ACTION ITEM. Output every record word for word, minus the pictures.
[Opening DATA PROVIDED section]
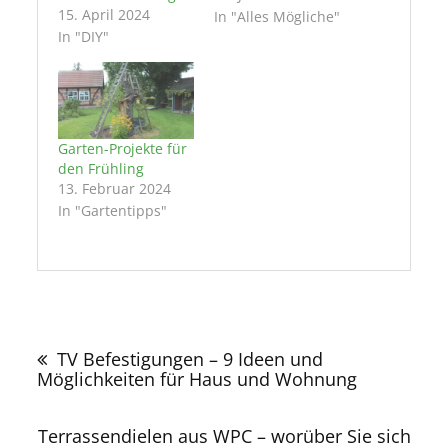
15. April 2024
In "Alles Mögliche"
In "DIY"
Garten-Projekte für
den Frühling
13. Februar 2024
In "Gartentipps"
Beitragsnavigation
TV Befestigungen – 9 Ideen und
Möglichkeiten für Haus und Wohnung
Terrassendielen aus WPC – worüber Sie sich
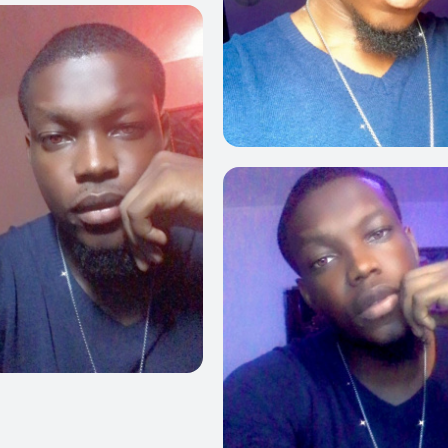
0
0
0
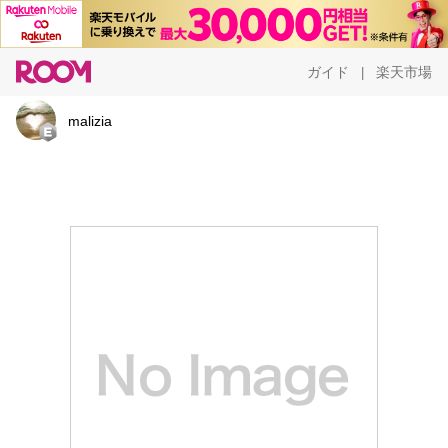
ガイド
楽天市場
|
malizia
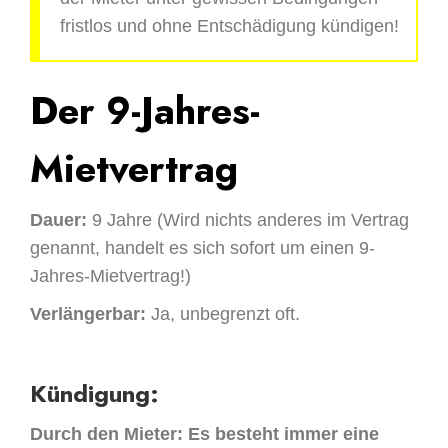
fristlos und ohne Entschädigung kündigen!
Der 9-Jahres-
Mietvertrag
Dauer:
9 Jahre (Wird nichts anderes im Vertrag
genannt, handelt es sich sofort um einen 9-
Jahres-Mietvertrag!)
Verlängerbar:
Ja, unbegrenzt oft.
Kündigung:
Durch den Mieter: Es besteht immer eine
[Closing DATA PROVIDED section]
ANSWER TO THE PROBLEM.
15. April 2024
In "Alles Mögliche"
In "DIY"
Garten-Projekte für
den Frühling
13. Februar 2024
In "Gartentipps"
Beitragsnavigation
TV Befestigungen – 9 Ideen und
Möglichkeiten für Haus und Wohnung
Terrassendielen aus WPC – worüber Sie sich
0
0
0
ガイド
楽天市場
|
malizia
fristlos und ohne Entschädigung kündigen!
Der 9-Jahres-
Mietvertrag
Dauer:
9 Jahre (Wird nichts anderes im Vertrag
genannt, handelt es sich sofort um einen 9-
Jahres-Mietvertrag!)
Verlängerbar:
Ja, unbegrenzt oft.
Kündigung:
Durch den Mieter: Es besteht immer eine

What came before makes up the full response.